O procurador-geral da República (PGR) admitiu hoje preocupação com o aumento da criminalidade relacionada com crimes de ódio e extremismos, sublinhando a dificuldade de investigar e documentar este tipo de casos para sustentar uma acusação.

Em declarações aos jornalistas, à saída da cerimónia de lançamento do Centro de Conhecimento dedicado à investigação e promoção do Direito e dos Direitos da Criança da Faculdade de Direito da Universidade Nova de Lisboa, o PGR, Amadeu Guerra, questionado sobre o relatório do Conselho da Europa que aponta falhas a Portugal em termos policiais e judiciais em casos de crimes de ódio, admitiu preocupação, mas não exclusivamente sobre os crimes de ódio.

"Qualquer aumento de criminalidade me preocupa, nomeadamente na área do ódio, da violência doméstica, dos homicídios em contexto de violência doméstica.
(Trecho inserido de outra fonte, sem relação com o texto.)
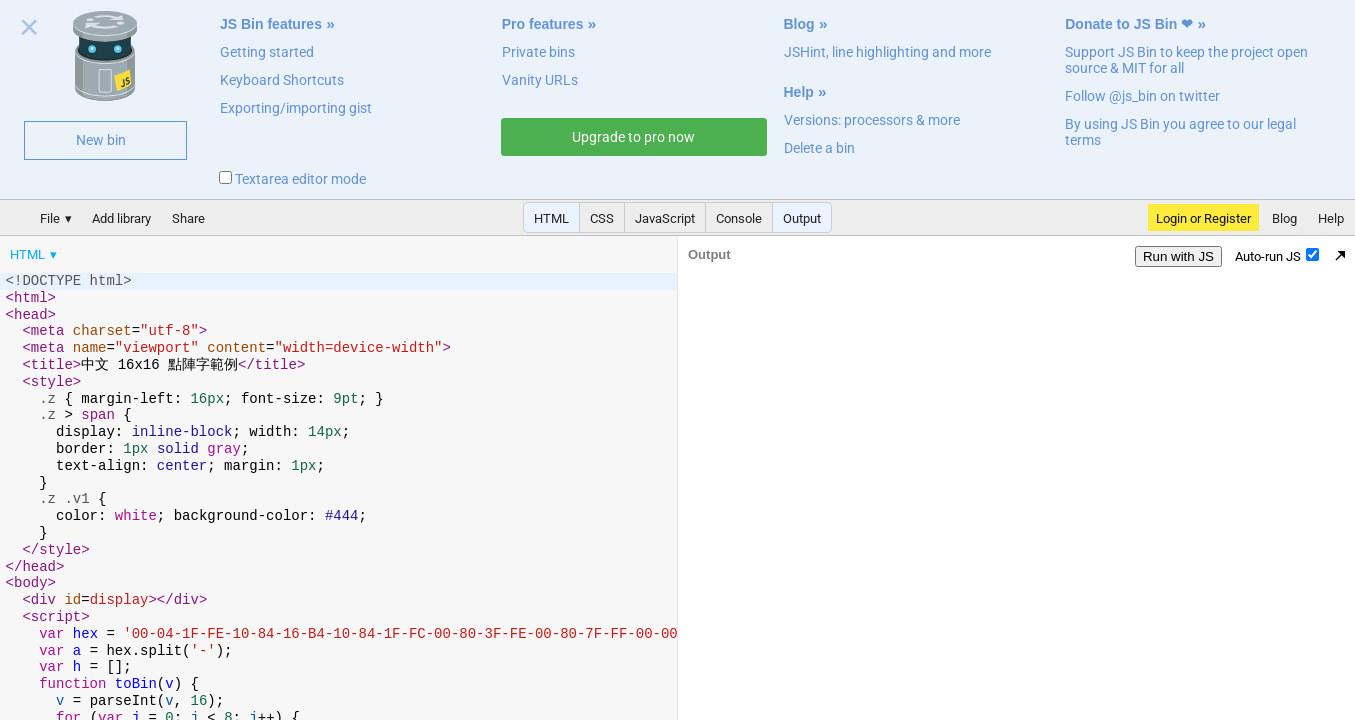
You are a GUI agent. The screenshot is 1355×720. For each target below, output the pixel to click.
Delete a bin (819, 148)
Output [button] (802, 218)
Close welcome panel (29, 31)
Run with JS (1178, 256)
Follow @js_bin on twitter (1142, 96)
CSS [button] (602, 218)
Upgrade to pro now (633, 137)
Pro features (543, 24)
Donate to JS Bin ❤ (1129, 24)
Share (188, 218)
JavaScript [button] (665, 218)
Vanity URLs (540, 80)
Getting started (267, 52)
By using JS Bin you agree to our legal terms (1180, 132)
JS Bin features (271, 24)
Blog (799, 24)
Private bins (538, 52)
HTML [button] (551, 218)
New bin (101, 140)
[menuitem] (35, 254)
Também o extremismo, tudo aquilo que seja atentar contra a liberdade dos cidadãos me preocupa", disse o PGR, que reconheceu dificuldades específicas nos crimes de ódio que dificultam a ida a julgamento.

Referiu que a dificuldade em documentar os processos com provas da prática do crime, que muitas vezes acontece entre duas pessoas, sem testemunhas ou registo, leva a que a opção do Ministério Público (MP) seja a de não levar a julgamento, por não ter como sustentar a acusação.
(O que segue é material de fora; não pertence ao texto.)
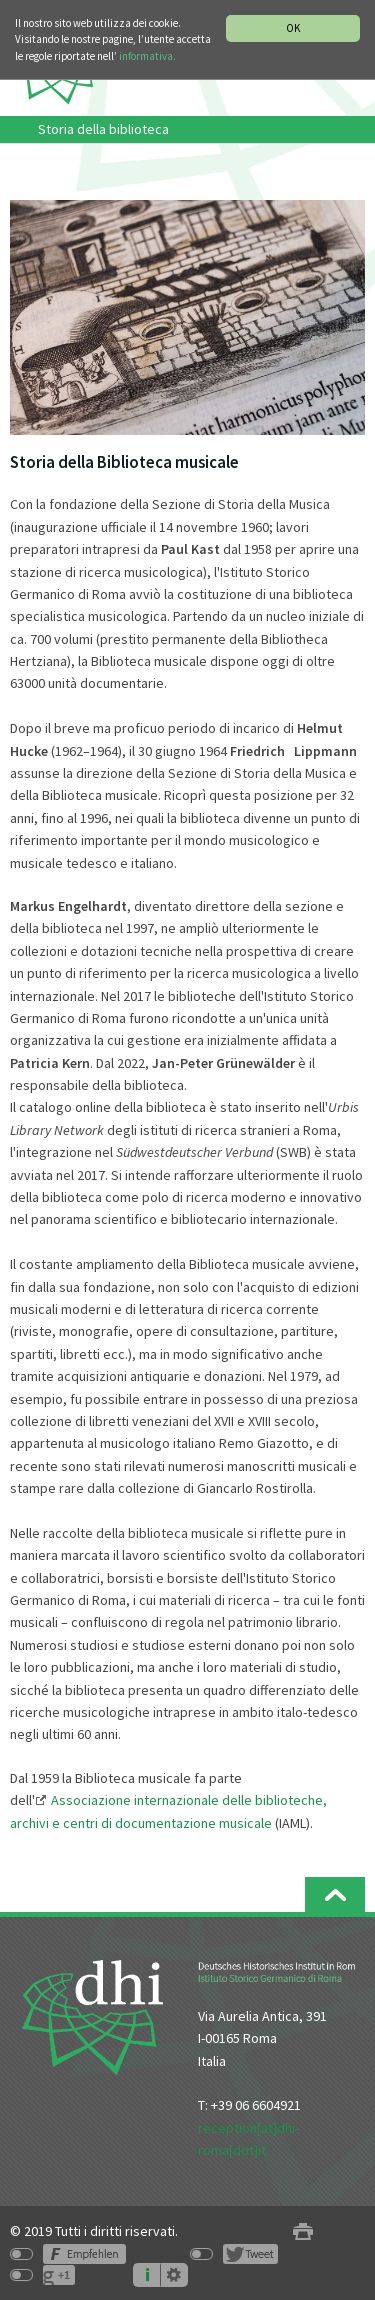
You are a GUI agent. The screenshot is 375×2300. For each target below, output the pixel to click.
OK (293, 28)
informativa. (147, 56)
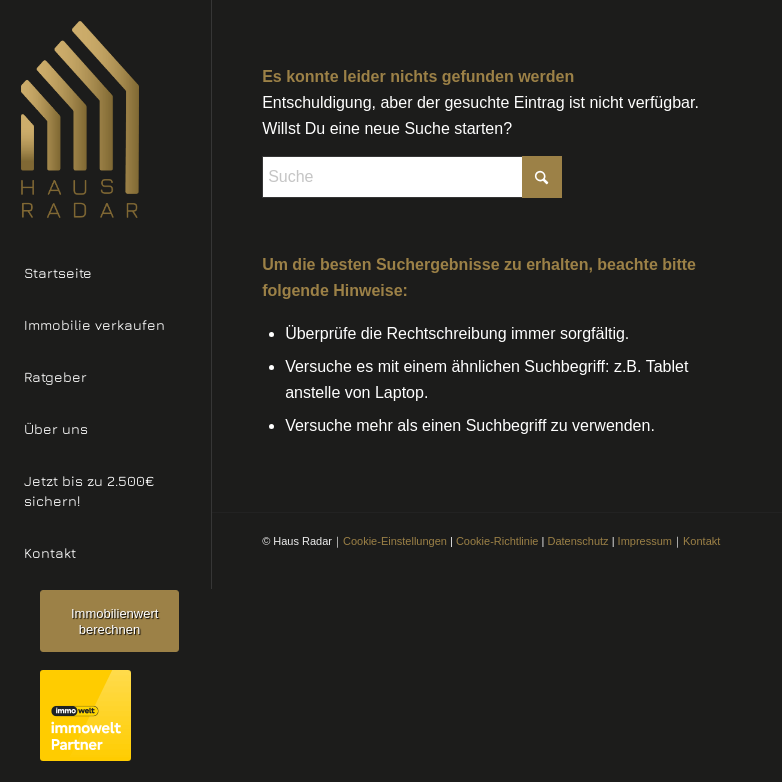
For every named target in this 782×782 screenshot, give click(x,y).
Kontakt (701, 541)
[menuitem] (105, 274)
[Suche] (412, 177)
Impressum (645, 541)
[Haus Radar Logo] (105, 119)
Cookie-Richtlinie (497, 541)
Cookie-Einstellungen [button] (395, 541)
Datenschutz (577, 541)
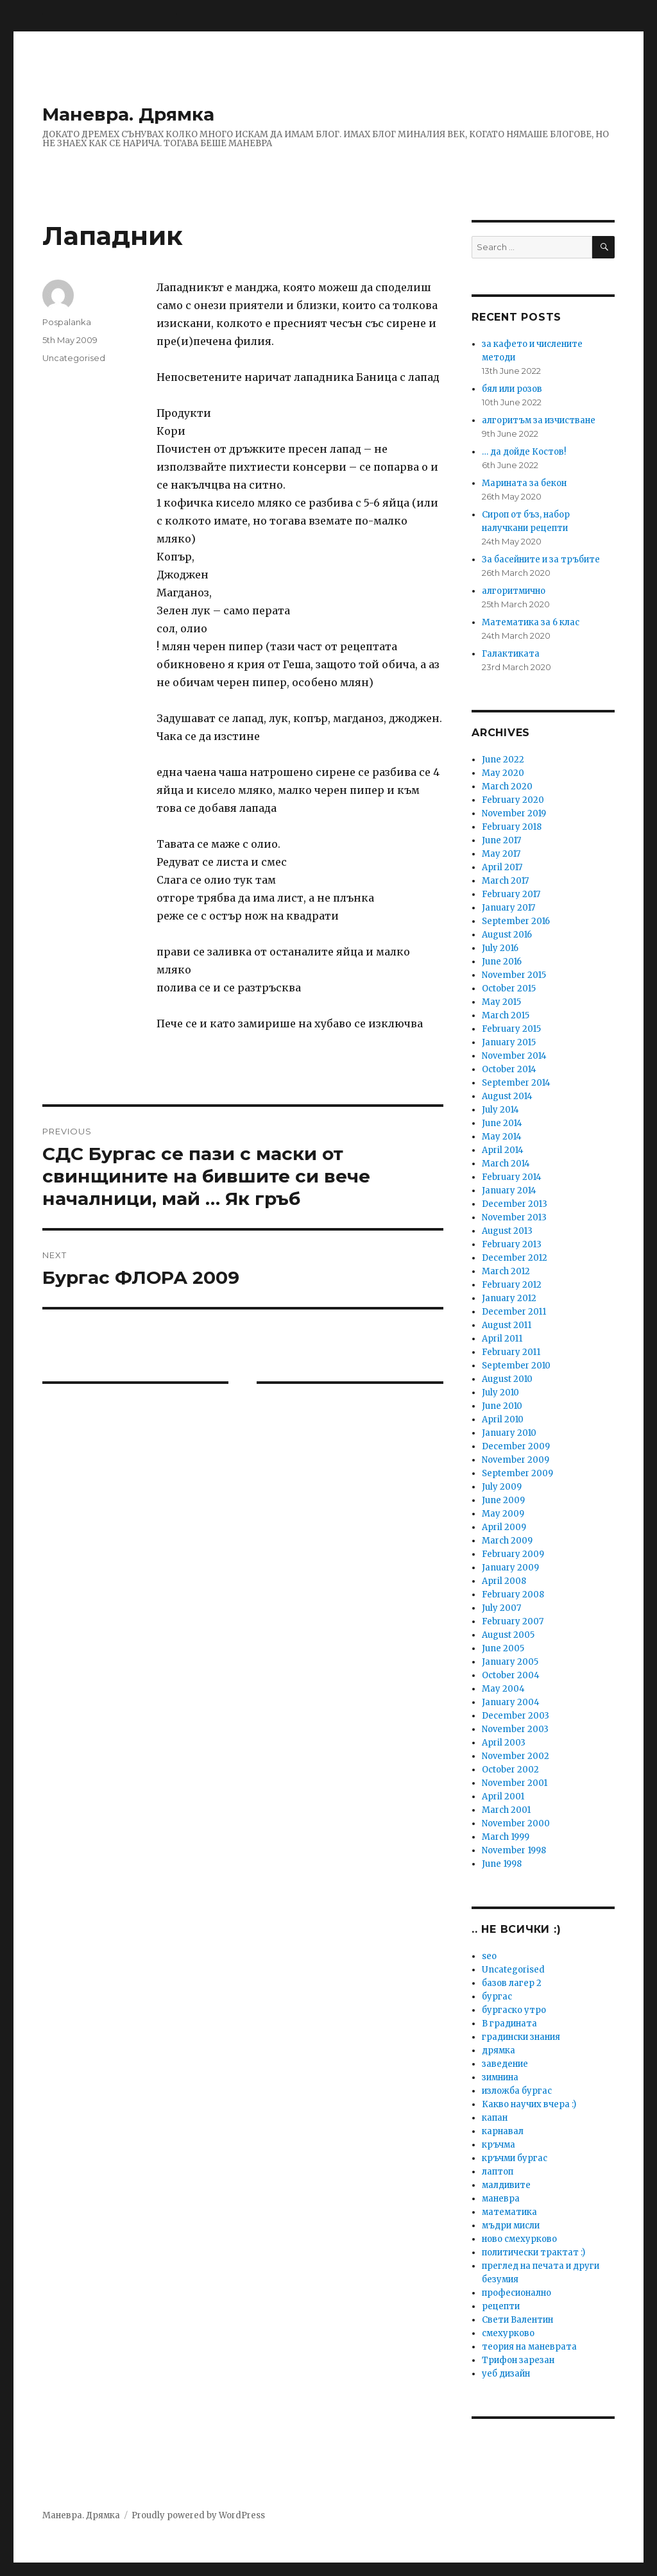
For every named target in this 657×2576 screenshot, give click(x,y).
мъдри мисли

Questionado sobre exemplos de outros países do norte da Europa onde existem 'task forces' dedicadas exclusivamente a este tipo de crimes, Amadeu Guerra disse que "gostava de ter uma 'task force' para tudo", mas insistiu na falta de meios do MP.
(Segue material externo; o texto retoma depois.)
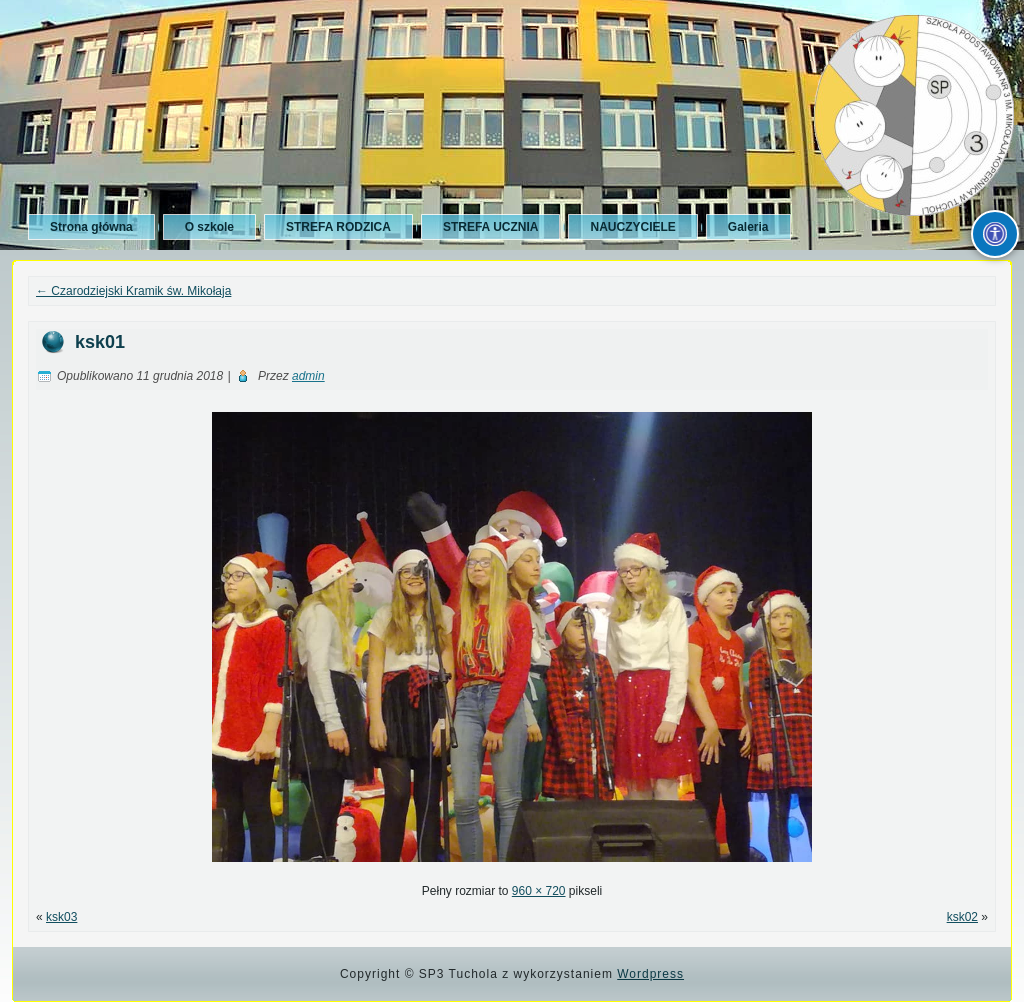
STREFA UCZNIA (491, 227)
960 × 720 (539, 891)
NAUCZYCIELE (632, 227)
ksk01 (100, 342)
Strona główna (91, 227)
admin (308, 376)
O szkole (209, 227)
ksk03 (61, 917)
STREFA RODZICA (338, 227)
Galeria (748, 227)
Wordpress (650, 974)
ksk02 (962, 917)
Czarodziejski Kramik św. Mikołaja (133, 291)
A Comissão Europeia contra o Racismo e Intolerância (ECRI), órgão do Conselho da Europa, divulgou hoje os resultados do trabalho de um grupo de peritos independentes que analisou o racismo, a discriminação, a xenofobia, o antissemitismo e a intolerância em Portugal.

O relatório lembra que em Portugal existem casos de violência motivada pelo ódio, que por vezes envolvem grupos neonazis. No entanto, os peritos acusam as polícias de, muitas vezes, não registarem as queixas e de serem poucos os casos que avançam para julgamento.

Dos poucos processos que chegam à justiça, são ainda menos os que resultam em decisões judiciais, concluem os peritos, que recomendam a aplicação de medidas que melhorem as relações e a confiança entre a polícia e alguns grupos como é o caso dos migrantes, negros, LGBTI ou os ciganos.

Os crimes de discriminação e incitamento ao ódio e à violência aumentaram mais de 200% nos últimos cinco anos, segundo as Estatísticas da Justiça, havendo registo de 421 casos em 2024, o ano com mais ocorrências.